Surgeons in Airedale unwittingly used potentially contaminated body parts, allegedly stolen from dead Americans, to implant into a patient.

Bosses at Airedale NHS Trust confirmed yesterday one patient, who underwent two procedures using potentially contaminated bones, was contacted last year when a scandal involving US company BioMedical Tissue Services came to light.

The US Food and Drug Administration (FDA) shut down the New Jersey-based company after it was found to be harvesting tissues from corpses in US funeral parlours without the deceased's consent and without adequate checks to ensure the bodies were free of disease.

Caught up in the scandal was veteran broadcaster Alistair Cooke, whose Letter from America ran on BBC radio for 58 years. Although Mr Cooke died from cancer at the age of 95, his bones were allegedly stolen and sold by BioMedical Tissue Services.

The FDA ordered a recall of the potentially tainted products and warned that patients could have been exposed to HIV and other diseases such as hepatitis and syphilis, but insisted the risk of infection was minimal.

The Medicines and Healthcare Products Regulatory Agency, the agency responsible for ensuring the safety of medical treatments in the UK, confirmed that for some the recall came too late and 77 bone products had been grafted on to the hips and jaws of British patients - including one in Airedale.

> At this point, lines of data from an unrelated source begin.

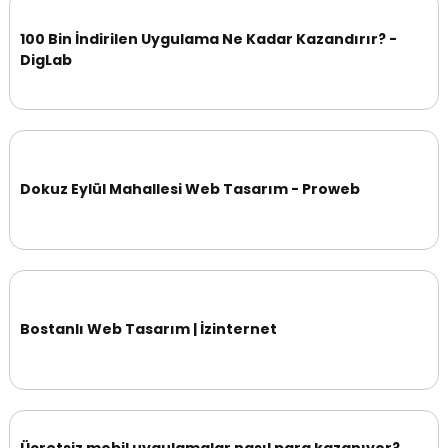
100 Bin İndirilen Uygulama Ne Kadar Kazandırır? -
DigLab
Dokuz Eylül Mahallesi Web Tasarım - Proweb
Bostanlı Web Tasarım | İzinternet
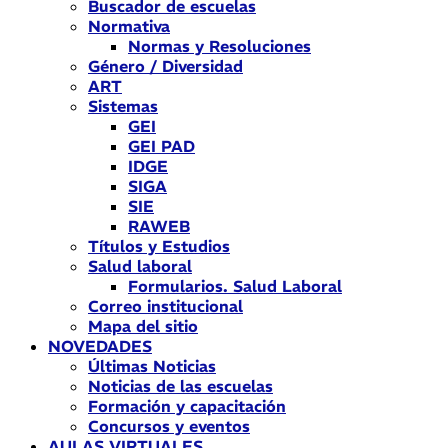
Buscador de escuelas
Normativa
Normas y Resoluciones
Género / Diversidad
ART
Sistemas
GEI
GEI PAD
IDGE
SIGA
SIE
RAWEB
Títulos y Estudios
Salud laboral
Formularios. Salud Laboral
Correo institucional
Mapa del sitio
NOVEDADES
Últimas Noticias
Noticias de las escuelas
Formación y capacitación
Concursos y eventos
AULAS VIRTUALES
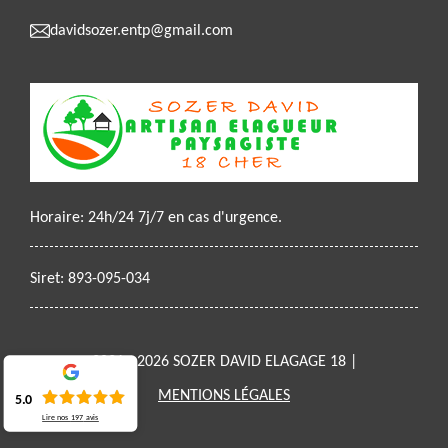
davidsozer.entp@gmail.com
Horaire: 24h/24 7j/7 en cas d'urgence.
Siret: 893-095-034
2021 - 2026 SOZER DAVID ELAGAGE 18 |
MENTIONS LÉGALES
5.0
Lire nos
197
avis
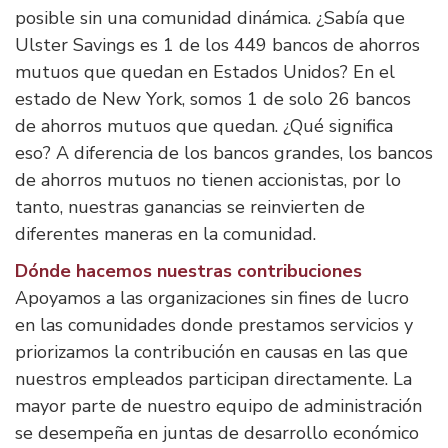
posible sin una comunidad dinámica. ¿Sabía que
Ulster Savings es 1 de los 449 bancos de ahorros
mutuos que quedan en Estados Unidos? En el
estado de New York, somos 1 de solo 26 bancos
de ahorros mutuos que quedan. ¿Qué significa
eso? A diferencia de los bancos grandes, los bancos
de ahorros mutuos no tienen accionistas, por lo
tanto, nuestras ganancias se reinvierten de
diferentes maneras en la comunidad.
Dónde hacemos nuestras contribuciones
Apoyamos a las organizaciones sin fines de lucro
en las comunidades donde prestamos servicios y
priorizamos la contribución en causas en las que
nuestros empleados participan directamente. La
mayor parte de nuestro equipo de administración
se desempeña en juntas de desarrollo económico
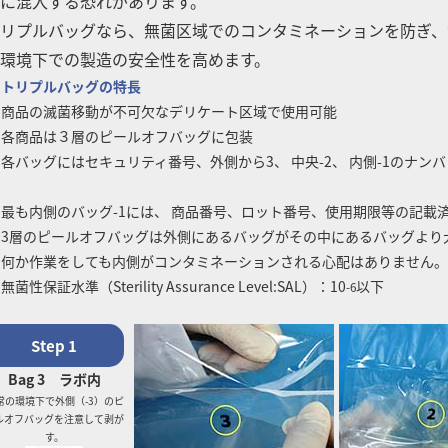
に混入する恐れがあります。
リプルバッグなら、無菌区域でのコンタミネーションを防ぎ、
環境下での製造の安全性を高めます。
 トリプルバッグの特長
 商品の滅菌移動が不可欠なデリケート区域で使用可能
 各商品は３層のピールオフバッグに包装
 各バッグにはセキュリティ番号、外側から3、 中央-2、 内側-1のナン
 最も内側のバッグ-1には、 商品番号、ロット番号、使用期限等の記載
 3層のピールオフバッグは外側にあるバッグがその中にあるバッグより
か作業をしても内側がコンタミネーションされる心配はありません。
 無菌性保証水準（Sterility Assurance Level:SAL）：10
以下
-6
Step 1
Bag 3 ラボ内
常の環境下で外側（-3）のピ
ルオフバッグを注意して剥が
す。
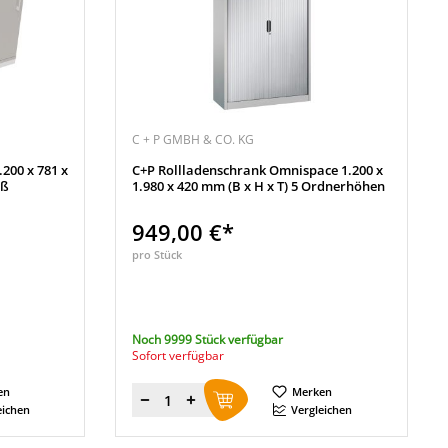
C + P GMBH & CO. KG
200 x 781 x
C+P Rollladenschrank Omnispace 1.200 x
iß
1.980 x 420 mm (B x H x T) 5 Ordnerhöhen
949,00 €*
pro Stück
Noch 9999 Stück verfügbar
Sofort verfügbar
en
Merken
Menge
eichen
Vergleichen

The Agency wrote to the medical directors and chief executives of all trusts and private hospitals in England and Wales who had received affected tissue to clarify the risk.

One such letter was sent to Airedale NHS Trust, which runs Airedale General Hospital, near Steeton, and which had bought bone from the company to be grafted on to patients needing hip or jaw operations.

Dr Richard Pope, Medical Director for Airedale NHS Trust, said: "As soon as we received the directive advising us of the recall of those products, they were not used in the Trust.

"We would reassure our patients that we have already identified the one isolated case where the bone graft products were used before the recall was made.

"That patient was informed last year at the time of the recall.

"Patient safety is our utmost priority and the Medicines and Healthcare Products Regulatory Authority (MHRA) has assured us that the manufacturers had already used all the appropriate screening and processing steps, including sterilisation, and that any risk therefore was negligible."